You have 7 evenings in a week. Use them well.

By | June 28, 2017

On Saturday week and a half, I’ve been on finals gala of Get Noticed contest. Unlike last year I won’t write a summary about the event itself. Instead, I’ll share one really simple thing with you.

On gala, I’ve been rewarded with special prizes by two sponsoring companies – Microsoft and Objectivity. Awards were really neat and second one contained a card with two sentences. Exact same sentences as in this post title.

Most of us work 8 hours a day for 5 days in a week or going to some kind of school. After that, we have our free time and we can do whatever we want with it. Some people use part of this time for self-development, some don’t.

Developing your soft or hard skills after work is not required to be good at being a developer (or any other activity). You may be tired, bored or find other reason for not doing it. There are a lot of reasons to just rest and do nothing. And while rest is really important, and can be in my opinion considered constructive to some degree), it’s also kind of addictive. It really easy to make a routine from being lazyass. I know that because I’ve had routine like that for a ling time.

Imagine a simple and possible situation where on each of those 7 evenings a week you’re going to sacrifice one hour of your time on something productive, in my case, it’s mostly related to coding but it can be anything at all as long as you develop yourself during this. And again – boring, tired, don’t want to do that stuff.

Truth be told it wouldn’t be surprising that if you’re doing SQL, NET or Java for 40 hours a week you are tired and you don’t want to see it anymore. But what about doing something different? What about trying to rewire your brain to do things differently? Are you doing object oriented programming? Try to write some functions! You’re seeing SQL relations even when you’re dreaming?

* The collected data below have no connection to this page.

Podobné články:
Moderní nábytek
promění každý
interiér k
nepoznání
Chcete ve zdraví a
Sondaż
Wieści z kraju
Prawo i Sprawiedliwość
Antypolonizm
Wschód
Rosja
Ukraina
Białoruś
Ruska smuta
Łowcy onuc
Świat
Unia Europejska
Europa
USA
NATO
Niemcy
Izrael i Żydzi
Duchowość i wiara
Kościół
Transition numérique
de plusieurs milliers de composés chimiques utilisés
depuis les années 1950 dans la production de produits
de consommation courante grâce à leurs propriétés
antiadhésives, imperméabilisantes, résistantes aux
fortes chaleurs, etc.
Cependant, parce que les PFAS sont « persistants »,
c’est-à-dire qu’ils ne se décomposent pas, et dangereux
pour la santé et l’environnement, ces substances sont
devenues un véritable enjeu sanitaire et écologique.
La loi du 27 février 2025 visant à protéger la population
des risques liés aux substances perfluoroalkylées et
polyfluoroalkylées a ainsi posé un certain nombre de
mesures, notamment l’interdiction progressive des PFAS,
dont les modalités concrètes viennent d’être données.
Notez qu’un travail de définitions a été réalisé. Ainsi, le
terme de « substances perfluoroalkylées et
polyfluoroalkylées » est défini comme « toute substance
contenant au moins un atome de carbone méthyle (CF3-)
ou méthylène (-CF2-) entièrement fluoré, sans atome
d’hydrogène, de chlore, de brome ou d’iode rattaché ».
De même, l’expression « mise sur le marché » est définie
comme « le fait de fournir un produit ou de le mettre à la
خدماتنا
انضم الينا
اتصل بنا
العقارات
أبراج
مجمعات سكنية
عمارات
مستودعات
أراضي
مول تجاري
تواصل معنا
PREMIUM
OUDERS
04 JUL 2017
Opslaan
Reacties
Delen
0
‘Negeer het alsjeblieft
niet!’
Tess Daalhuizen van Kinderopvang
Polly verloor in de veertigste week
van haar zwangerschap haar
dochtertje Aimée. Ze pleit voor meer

Try NoSQL or even graph database then. You’re doing LINQ for hours and really like it? Go deeper, go so deep you’ll never use that knowledge in everyday work, just for fun. Or when you really don’t want to look into a computer screen at all go to the Toastmasters meeting, learn carpentry or try meditating. And at the end of the day ask yourself a simple question – “Am I better/smarter/happier person compared to when I woke up?”.

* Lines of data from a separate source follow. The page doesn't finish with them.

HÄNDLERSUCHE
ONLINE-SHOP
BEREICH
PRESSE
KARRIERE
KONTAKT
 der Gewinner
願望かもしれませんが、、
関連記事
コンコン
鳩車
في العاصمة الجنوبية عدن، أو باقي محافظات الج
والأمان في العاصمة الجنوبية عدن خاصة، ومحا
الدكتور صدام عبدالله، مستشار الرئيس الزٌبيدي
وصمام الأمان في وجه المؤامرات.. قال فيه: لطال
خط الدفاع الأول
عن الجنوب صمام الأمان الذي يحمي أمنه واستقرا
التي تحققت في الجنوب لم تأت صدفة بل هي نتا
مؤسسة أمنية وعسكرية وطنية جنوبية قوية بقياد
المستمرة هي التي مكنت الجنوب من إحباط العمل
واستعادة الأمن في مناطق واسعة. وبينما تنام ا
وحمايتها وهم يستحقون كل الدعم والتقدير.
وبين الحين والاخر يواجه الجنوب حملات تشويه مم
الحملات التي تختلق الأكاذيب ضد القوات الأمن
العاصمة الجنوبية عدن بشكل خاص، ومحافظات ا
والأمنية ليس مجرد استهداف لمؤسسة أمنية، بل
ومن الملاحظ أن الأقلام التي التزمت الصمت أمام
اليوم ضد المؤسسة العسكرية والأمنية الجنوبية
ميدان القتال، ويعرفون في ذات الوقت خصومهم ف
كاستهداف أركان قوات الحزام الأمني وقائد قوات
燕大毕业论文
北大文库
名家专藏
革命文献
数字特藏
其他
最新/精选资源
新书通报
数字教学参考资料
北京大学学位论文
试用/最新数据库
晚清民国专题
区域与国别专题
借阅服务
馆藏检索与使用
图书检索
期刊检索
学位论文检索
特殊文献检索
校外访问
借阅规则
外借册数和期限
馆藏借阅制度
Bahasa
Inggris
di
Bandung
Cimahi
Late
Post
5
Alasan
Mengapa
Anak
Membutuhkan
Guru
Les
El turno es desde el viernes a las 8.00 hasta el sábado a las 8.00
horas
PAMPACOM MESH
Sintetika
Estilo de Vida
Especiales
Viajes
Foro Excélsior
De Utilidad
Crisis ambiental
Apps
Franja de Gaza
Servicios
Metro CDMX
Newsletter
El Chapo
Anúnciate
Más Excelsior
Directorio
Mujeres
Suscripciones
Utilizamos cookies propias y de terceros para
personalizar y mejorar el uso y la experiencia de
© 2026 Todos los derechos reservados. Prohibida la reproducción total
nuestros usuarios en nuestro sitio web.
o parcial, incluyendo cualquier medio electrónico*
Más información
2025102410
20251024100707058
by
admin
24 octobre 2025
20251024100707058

And at the end of the day ask yourself a simple question – “Am I better/smarter/happier person compared to when I woke up?”.

For me, there is really a few thing better than being fulfilled and feeling better. And apart from satisfaction, new experiences and/or knowledge – it opens up your mind. Because some people that have a certain degree of expertise in for example in SQL can bring down every problem to tables and relations and most of the time being fixed on something will make you blind to a real and easy solution.

So let’s go back to sacrificing 1 hour a day for doing something constructive. It’s not much and most of us can fit that in our schedule. Add 1 hour somewhere else during a week because few minutes there and few minutes there can pile up to that and we have 8 hours per week where we’ve done something. Something fun, but also something productive. And in my case, those 8 hours (well, I’m doing more than that) are being spent on coding, bloging or related things. That means I’m spending at least additional 20% time on code than just 40h a week in my job. And on that scale, it’s a lot.

And doing things differently means I’m used to learning new stuff. I’m not sitting in one project, one framework, one DB and so on. My mind is malleable because I’m learning new technologies and ways of thinking on a daily basis.

There are no cons on doing something. Every day we’re spending about a third of a day in office, third on sleeping and if we’re counting route to work and daily responsibilities we’re left with much less than a quarter of a day of our own, free time. Sure it’s possible to grab a beer, watch some stupid show or spend all of that on killing boredom. So how about instead of being bored

So how about instead of being bored, instead of doing pointless things we’ll take each of those seven evenings in each week and use them well?